En las oscuras y tempranas horas del día 2 de septiembre de 1913, dos trenes
de Midland Railway partieron de la estación de Carlisie con rumbo a la estación
de St. Pancras, sus pasajeros completamente ignorantes de que estaban siendo
conducidos hacia una escena de completa devastación. Era una ruta escarpada,
que recorría los valles y cumbres del montañoso paisaje norteño, y las
locomotoras no contaban con energía suficiente.
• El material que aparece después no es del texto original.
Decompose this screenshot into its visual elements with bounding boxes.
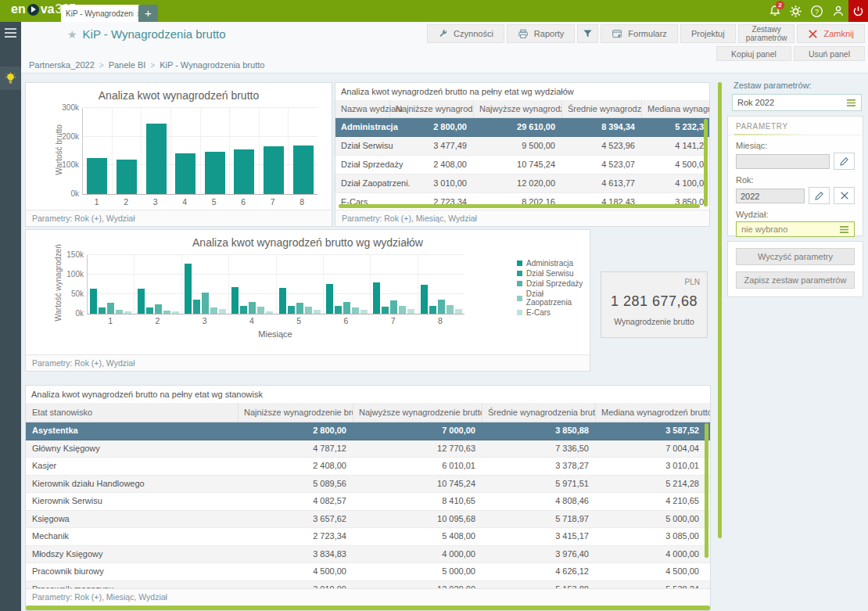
legend-item[interactable]: Dział Zaopatrzenia bbox=[517, 289, 590, 307]
zestawy-parametrow-button[interactable]: Zestawy parametrów bbox=[738, 24, 795, 43]
table-row[interactable]: Dział Sprzedaży2 408,0010 745,244 523,07… bbox=[335, 156, 709, 174]
bar-E-Cars[interactable] bbox=[455, 309, 462, 314]
bar-Administracja[interactable] bbox=[185, 264, 192, 314]
table1-vertical-scrollbar[interactable] bbox=[704, 119, 708, 207]
bar-Dział Sprzedaży[interactable] bbox=[390, 300, 397, 314]
table-row[interactable]: Księgowa3 657,6210 095,685 718,975 000,0… bbox=[26, 511, 710, 529]
bar-E-Cars[interactable] bbox=[172, 311, 179, 314]
zamknij-button[interactable]: Zamknij bbox=[797, 24, 865, 43]
bar-Dział Zaopatrzenia[interactable] bbox=[163, 311, 170, 314]
bar-Dział Sprzedaży[interactable] bbox=[343, 302, 350, 314]
notifications-bell-icon[interactable]: 2 bbox=[764, 0, 785, 22]
settings-gear-icon[interactable] bbox=[785, 0, 806, 22]
bar-month-4[interactable] bbox=[175, 153, 195, 194]
bar-E-Cars[interactable] bbox=[407, 309, 414, 314]
power-logout-icon[interactable] bbox=[848, 0, 868, 22]
table1-horizontal-scrollbar[interactable] bbox=[339, 204, 700, 208]
bar-month-6[interactable] bbox=[234, 149, 254, 194]
column-header[interactable]: Mediana wynagrodzeń bbox=[642, 100, 709, 117]
column-header[interactable]: Średnie wynagrodzenia brutto bbox=[482, 403, 596, 422]
bar-E-Cars[interactable] bbox=[360, 310, 368, 314]
projektuj-button[interactable]: Projektuj bbox=[680, 24, 736, 43]
miesiac-edit-pencil-icon[interactable] bbox=[834, 153, 855, 170]
wydzial-dropdown[interactable]: nie wybrano bbox=[736, 221, 855, 237]
bar-E-Cars[interactable] bbox=[219, 309, 226, 314]
raporty-dropdown-funnel-icon[interactable] bbox=[577, 24, 598, 43]
zapisz-zestaw-button[interactable]: Zapisz zestaw parametrów bbox=[736, 271, 855, 289]
legend-item[interactable]: Dział Serwisu bbox=[517, 269, 590, 278]
bar-Dział Serwisu[interactable] bbox=[99, 307, 106, 314]
bar-Dział Serwisu[interactable] bbox=[429, 306, 436, 314]
bar-Dział Zaopatrzenia[interactable] bbox=[305, 307, 312, 314]
bar-Dział Serwisu[interactable] bbox=[382, 307, 389, 314]
legend-item[interactable]: Administracja bbox=[517, 259, 590, 268]
bar-Dział Serwisu[interactable] bbox=[193, 300, 200, 314]
bar-Dział Zaopatrzenia[interactable] bbox=[210, 307, 217, 314]
table-row[interactable]: Administracja2 800,0029 610,008 394,345 … bbox=[335, 118, 709, 137]
bar-Dział Sprzedaży[interactable] bbox=[249, 302, 256, 314]
legend-item[interactable]: E-Cars bbox=[517, 308, 590, 317]
table-row[interactable]: Pracownik biurowy4 500,005 000,004 626,1… bbox=[26, 563, 710, 581]
help-icon[interactable]: ? bbox=[806, 0, 827, 22]
bar-Administracja[interactable] bbox=[279, 288, 286, 314]
bar-Dział Zaopatrzenia[interactable] bbox=[399, 306, 406, 314]
bar-Administracja[interactable] bbox=[231, 287, 239, 314]
rok-edit-pencil-icon[interactable] bbox=[809, 187, 830, 204]
breadcrumb-item[interactable]: Partnerska_2022 bbox=[29, 60, 95, 70]
bar-Dział Zaopatrzenia[interactable] bbox=[352, 307, 359, 314]
bar-E-Cars[interactable] bbox=[314, 310, 321, 314]
table-row[interactable]: Młodszy Księgowy3 834,834 000,003 976,40… bbox=[26, 546, 710, 564]
table-row[interactable]: Mechanik2 723,345 408,003 415,173 085,00 bbox=[26, 528, 710, 546]
hamburger-menu-icon[interactable] bbox=[0, 22, 21, 44]
open-panel-tab[interactable]: KiP - Wynagrodzenia... x bbox=[61, 5, 145, 22]
table-row[interactable]: Dział Serwisu3 477,499 500,004 523,964 1… bbox=[335, 137, 709, 156]
bar-Dział Zaopatrzenia[interactable] bbox=[116, 310, 123, 314]
column-header[interactable]: Etat stanowisko bbox=[26, 403, 239, 422]
column-header[interactable]: Najniższe wynagrodzenie brutto bbox=[239, 403, 353, 422]
rok-input[interactable]: 2022 bbox=[736, 189, 805, 203]
miesiac-input[interactable] bbox=[736, 154, 830, 169]
bar-Dział Sprzedaży[interactable] bbox=[107, 303, 114, 314]
table2-vertical-scrollbar[interactable] bbox=[705, 423, 708, 558]
bar-Administracja[interactable] bbox=[138, 289, 145, 314]
bar-Dział Sprzedaży[interactable] bbox=[438, 300, 445, 314]
breadcrumb-item[interactable]: KiP - Wynagrodzenia brutto bbox=[160, 60, 264, 70]
table-row[interactable]: Dział Zaopatrzeni.3 010,0012 020,004 613… bbox=[335, 174, 709, 193]
bar-Administracja[interactable] bbox=[421, 285, 428, 314]
bar-Administracja[interactable] bbox=[90, 289, 97, 314]
favorite-star-icon[interactable]: ★ bbox=[67, 28, 77, 41]
usun-panel-button[interactable]: Usuń panel bbox=[794, 46, 865, 61]
column-header[interactable]: Najniższe wynagrodzenie ... bbox=[390, 100, 474, 117]
bar-Dział Sprzedaży[interactable] bbox=[155, 304, 162, 314]
breadcrumb-item[interactable]: Panele BI bbox=[109, 60, 146, 70]
table-row[interactable]: Kierownik Serwisu4 082,578 410,654 808,4… bbox=[26, 493, 710, 511]
bar-Dział Serwisu[interactable] bbox=[240, 306, 247, 314]
column-header[interactable]: Średnie wynagrodzenia ... bbox=[562, 100, 642, 117]
bar-month-2[interactable] bbox=[117, 160, 137, 194]
bar-month-8[interactable] bbox=[293, 146, 314, 194]
table-row[interactable]: Główny Księgowy4 787,1212 770,637 336,50… bbox=[26, 440, 710, 458]
column-header[interactable]: Najwyższe wynagrodzenie brutto bbox=[353, 403, 482, 422]
bar-Dział Serwisu[interactable] bbox=[146, 307, 153, 314]
legend-item[interactable]: Dział Sprzedaży bbox=[517, 279, 590, 288]
bar-Dział Serwisu[interactable] bbox=[335, 306, 342, 314]
table-row[interactable]: Kasjer2 408,006 010,013 378,273 010,01 bbox=[26, 458, 710, 476]
table-row[interactable]: Kierownik działu Handlowego5 089,5610 74… bbox=[26, 476, 710, 494]
bar-Administracja[interactable] bbox=[326, 284, 333, 314]
bar-E-Cars[interactable] bbox=[124, 311, 131, 314]
bar-month-1[interactable] bbox=[87, 158, 107, 194]
column-header[interactable]: Mediana wynagrodzeń brutto bbox=[596, 403, 710, 422]
bar-month-3[interactable] bbox=[146, 124, 167, 194]
bar-Dział Zaopatrzenia[interactable] bbox=[257, 307, 264, 314]
bar-Dział Zaopatrzenia[interactable] bbox=[447, 305, 454, 314]
bar-Administracja[interactable] bbox=[373, 282, 380, 314]
parameters-panel-scrollbar[interactable] bbox=[718, 82, 722, 538]
rok-clear-x-icon[interactable] bbox=[834, 187, 855, 204]
formularz-button[interactable]: Formularz bbox=[601, 24, 678, 43]
czynnosci-button[interactable]: Czynności bbox=[427, 24, 504, 43]
table2-horizontal-scrollbar[interactable] bbox=[26, 606, 710, 610]
bar-Dział Sprzedaży[interactable] bbox=[296, 303, 303, 314]
bar-Dział Sprzedaży[interactable] bbox=[202, 293, 209, 314]
wyczysc-parametry-button[interactable]: Wyczyść parametry bbox=[736, 248, 855, 265]
bar-E-Cars[interactable] bbox=[266, 311, 273, 314]
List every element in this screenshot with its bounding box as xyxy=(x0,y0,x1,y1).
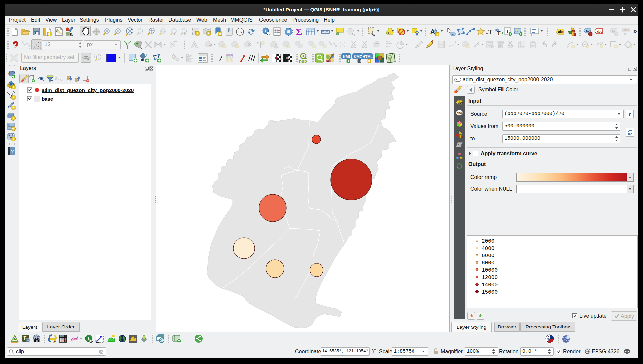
svg-text:ab: ab xyxy=(451,33,454,36)
svg-text:10000: 10000 xyxy=(482,267,498,273)
svg-text:ε: ε xyxy=(388,30,390,35)
svg-text:14000: 14000 xyxy=(482,282,498,288)
svg-text:15000: 15000 xyxy=(482,289,498,295)
svg-text:abc: abc xyxy=(597,29,603,33)
svg-text:KML: KML xyxy=(343,55,351,59)
svg-text:abc: abc xyxy=(458,101,463,104)
svg-text:HTML: HTML xyxy=(363,55,373,59)
svg-text:abc: abc xyxy=(457,111,462,115)
svg-text:P: P xyxy=(546,337,549,341)
svg-text:A: A xyxy=(430,28,435,35)
svg-text:2000: 2000 xyxy=(482,238,494,244)
svg-text:ab: ab xyxy=(586,29,590,32)
svg-text:8000: 8000 xyxy=(482,260,494,266)
svg-text:KMZ: KMZ xyxy=(354,55,362,59)
svg-text:4000: 4000 xyxy=(482,246,494,252)
svg-text:i: i xyxy=(265,28,266,33)
svg-text:6000: 6000 xyxy=(482,253,494,259)
svg-text:abc: abc xyxy=(558,30,564,34)
svg-text:a: a xyxy=(70,31,73,36)
svg-text:adm_dist_quezon_city_pop2000-2: adm_dist_quezon_city_pop2000-2020 xyxy=(42,87,134,93)
svg-text:hub: hub xyxy=(299,59,307,63)
svg-text:base: base xyxy=(42,96,53,102)
svg-text:T: T xyxy=(497,30,501,36)
svg-text:?: ? xyxy=(11,148,14,154)
svg-text:12000: 12000 xyxy=(482,275,498,281)
svg-text:1:1: 1:1 xyxy=(161,29,165,32)
svg-text:Σ: Σ xyxy=(296,27,302,36)
svg-text:ab: ab xyxy=(612,29,616,32)
svg-text:abc: abc xyxy=(623,28,629,32)
svg-text:ε: ε xyxy=(55,76,57,81)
Dos hechos conspiraron para
dirigir a los trenes a su destrucción esa noche: sus máquinas eran más pequeñas
de lo aconsejable para las empinadas cuestas del recorrido, y cada uno había recibido
carbón de mala calidad, lleno de impurezas que impedían su combustión de forma
eficiente.
Tras salir de Carlisle a la 1:35 de la madrugada, el primer tren
avanzaba costosamente para llegar a la cima de Ais Gill: la presión del vapor
comenzó a decaer y fue disminuyendo su velocidad hasta detenerse. Uno puede imaginar
que los pasajeros estarían sorprendidos por tan repentina parada, apoco de
salir de la estación, pero no terriblemente alarmados. Después de todo, estaban
en buenas manos; el revisor les había asegurado que estarían detenidos unos
pocos minutos para luego volver a emprender la marcha.
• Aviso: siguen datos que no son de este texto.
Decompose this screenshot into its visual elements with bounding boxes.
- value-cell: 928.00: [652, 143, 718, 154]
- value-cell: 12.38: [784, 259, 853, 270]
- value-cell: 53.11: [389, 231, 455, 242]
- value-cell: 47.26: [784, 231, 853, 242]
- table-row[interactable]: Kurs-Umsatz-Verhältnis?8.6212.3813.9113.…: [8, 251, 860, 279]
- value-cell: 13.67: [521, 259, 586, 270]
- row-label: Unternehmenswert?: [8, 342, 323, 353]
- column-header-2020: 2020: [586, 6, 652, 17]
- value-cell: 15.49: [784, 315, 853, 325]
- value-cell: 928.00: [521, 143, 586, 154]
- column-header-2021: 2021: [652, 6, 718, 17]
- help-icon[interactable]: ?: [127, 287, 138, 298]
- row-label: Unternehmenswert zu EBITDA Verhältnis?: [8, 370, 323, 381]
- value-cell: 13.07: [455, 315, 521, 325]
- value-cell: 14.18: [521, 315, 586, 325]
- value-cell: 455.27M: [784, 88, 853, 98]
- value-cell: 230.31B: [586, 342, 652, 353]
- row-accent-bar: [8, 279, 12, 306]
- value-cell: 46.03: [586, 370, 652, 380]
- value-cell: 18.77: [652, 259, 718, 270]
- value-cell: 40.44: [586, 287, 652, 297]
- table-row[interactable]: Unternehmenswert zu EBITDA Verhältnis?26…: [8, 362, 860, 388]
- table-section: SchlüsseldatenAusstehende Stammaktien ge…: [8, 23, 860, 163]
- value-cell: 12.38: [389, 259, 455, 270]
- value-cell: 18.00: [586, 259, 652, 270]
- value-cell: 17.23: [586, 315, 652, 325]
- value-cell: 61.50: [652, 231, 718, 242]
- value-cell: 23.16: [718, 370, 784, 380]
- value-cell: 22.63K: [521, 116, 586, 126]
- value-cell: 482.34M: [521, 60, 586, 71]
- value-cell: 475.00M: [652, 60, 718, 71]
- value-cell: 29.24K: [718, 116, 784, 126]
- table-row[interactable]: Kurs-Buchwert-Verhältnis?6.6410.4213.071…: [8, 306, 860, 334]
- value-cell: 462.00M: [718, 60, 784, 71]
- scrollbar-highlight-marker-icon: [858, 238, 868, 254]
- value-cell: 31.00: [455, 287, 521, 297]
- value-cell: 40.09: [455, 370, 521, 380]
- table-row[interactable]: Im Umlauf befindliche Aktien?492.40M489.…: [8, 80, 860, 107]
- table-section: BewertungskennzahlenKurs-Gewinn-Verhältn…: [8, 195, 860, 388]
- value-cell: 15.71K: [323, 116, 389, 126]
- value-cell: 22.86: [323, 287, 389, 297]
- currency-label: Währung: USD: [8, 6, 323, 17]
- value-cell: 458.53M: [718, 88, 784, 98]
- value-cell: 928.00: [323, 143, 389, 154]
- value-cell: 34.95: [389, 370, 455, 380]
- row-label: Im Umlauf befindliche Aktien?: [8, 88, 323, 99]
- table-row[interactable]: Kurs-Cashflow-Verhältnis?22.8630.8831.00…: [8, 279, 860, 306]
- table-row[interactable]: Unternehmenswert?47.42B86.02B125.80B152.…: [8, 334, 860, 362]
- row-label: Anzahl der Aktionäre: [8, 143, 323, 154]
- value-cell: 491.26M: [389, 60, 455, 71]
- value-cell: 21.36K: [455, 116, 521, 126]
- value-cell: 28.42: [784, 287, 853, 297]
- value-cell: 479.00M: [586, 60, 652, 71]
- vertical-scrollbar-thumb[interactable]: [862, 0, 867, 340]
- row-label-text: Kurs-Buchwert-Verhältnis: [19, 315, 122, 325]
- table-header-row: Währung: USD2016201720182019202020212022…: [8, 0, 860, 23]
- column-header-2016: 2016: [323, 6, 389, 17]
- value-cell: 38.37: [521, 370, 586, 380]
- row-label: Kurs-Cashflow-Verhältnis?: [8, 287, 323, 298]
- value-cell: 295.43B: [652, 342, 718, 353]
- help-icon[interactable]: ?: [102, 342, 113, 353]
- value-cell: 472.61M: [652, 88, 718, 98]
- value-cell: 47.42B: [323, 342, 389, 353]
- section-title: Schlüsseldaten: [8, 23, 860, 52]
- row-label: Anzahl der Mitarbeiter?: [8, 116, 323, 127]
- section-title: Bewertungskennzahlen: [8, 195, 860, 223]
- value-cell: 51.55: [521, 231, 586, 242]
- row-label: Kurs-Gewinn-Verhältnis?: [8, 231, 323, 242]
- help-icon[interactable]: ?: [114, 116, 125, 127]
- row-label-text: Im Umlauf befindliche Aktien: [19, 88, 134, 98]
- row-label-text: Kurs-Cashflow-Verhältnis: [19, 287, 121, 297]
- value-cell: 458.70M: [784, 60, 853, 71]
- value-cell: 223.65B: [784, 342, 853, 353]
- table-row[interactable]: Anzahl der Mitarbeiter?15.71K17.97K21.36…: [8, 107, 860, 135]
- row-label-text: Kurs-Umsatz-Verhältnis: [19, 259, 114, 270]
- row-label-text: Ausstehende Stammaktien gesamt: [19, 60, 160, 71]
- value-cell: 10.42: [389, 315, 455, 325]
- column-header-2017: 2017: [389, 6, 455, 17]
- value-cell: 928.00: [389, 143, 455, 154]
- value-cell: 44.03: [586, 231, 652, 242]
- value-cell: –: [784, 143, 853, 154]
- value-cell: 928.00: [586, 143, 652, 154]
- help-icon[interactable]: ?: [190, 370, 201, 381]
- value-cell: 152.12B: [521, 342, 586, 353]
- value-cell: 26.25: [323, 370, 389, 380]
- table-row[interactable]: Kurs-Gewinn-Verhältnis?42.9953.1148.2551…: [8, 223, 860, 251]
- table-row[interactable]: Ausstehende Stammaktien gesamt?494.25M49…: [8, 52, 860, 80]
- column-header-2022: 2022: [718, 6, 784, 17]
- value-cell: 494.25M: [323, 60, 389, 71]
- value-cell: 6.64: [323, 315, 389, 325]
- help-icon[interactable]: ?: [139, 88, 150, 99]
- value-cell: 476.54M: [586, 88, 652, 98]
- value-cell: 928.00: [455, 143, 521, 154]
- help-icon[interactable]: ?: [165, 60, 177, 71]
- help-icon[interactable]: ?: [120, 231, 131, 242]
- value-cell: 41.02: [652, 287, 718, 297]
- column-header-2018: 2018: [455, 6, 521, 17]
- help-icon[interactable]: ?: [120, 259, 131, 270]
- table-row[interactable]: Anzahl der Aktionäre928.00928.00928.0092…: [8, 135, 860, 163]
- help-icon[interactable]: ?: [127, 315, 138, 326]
De hecho, la certeza del revisor de que la espera sería breve fue uno
de los errores fatales cometidos esa noche. El protocolo convencional
ferroviario sugiere que si hubiera sabido cuánto tiempo le llevaría al
maquinista y al fogonero limpiar la caldera y volver a elevar la presión del
vapor, habría colocado algunas bengalas o señalizado las vías con algún farol para
advertir a cualquier tren que se aproximara. Pero, horror, no lo hizo, y fue
así que el destino de esa buena gente quedó sellado.
Porque más debajo de la línea, un segundo tren ascendía a duras penas. Llevaba
una carga más liviana, pero la pequeña locomotora y el carbón de inferior
calidad eran, empero, impedimento suficiente para causarle dificultades al
maquinista. Pocos kilómetros antes de Mallerstang, el maquinista tomó la fatal
decisión de abandonar la cabina para examinar el funcionamiento de las bielas.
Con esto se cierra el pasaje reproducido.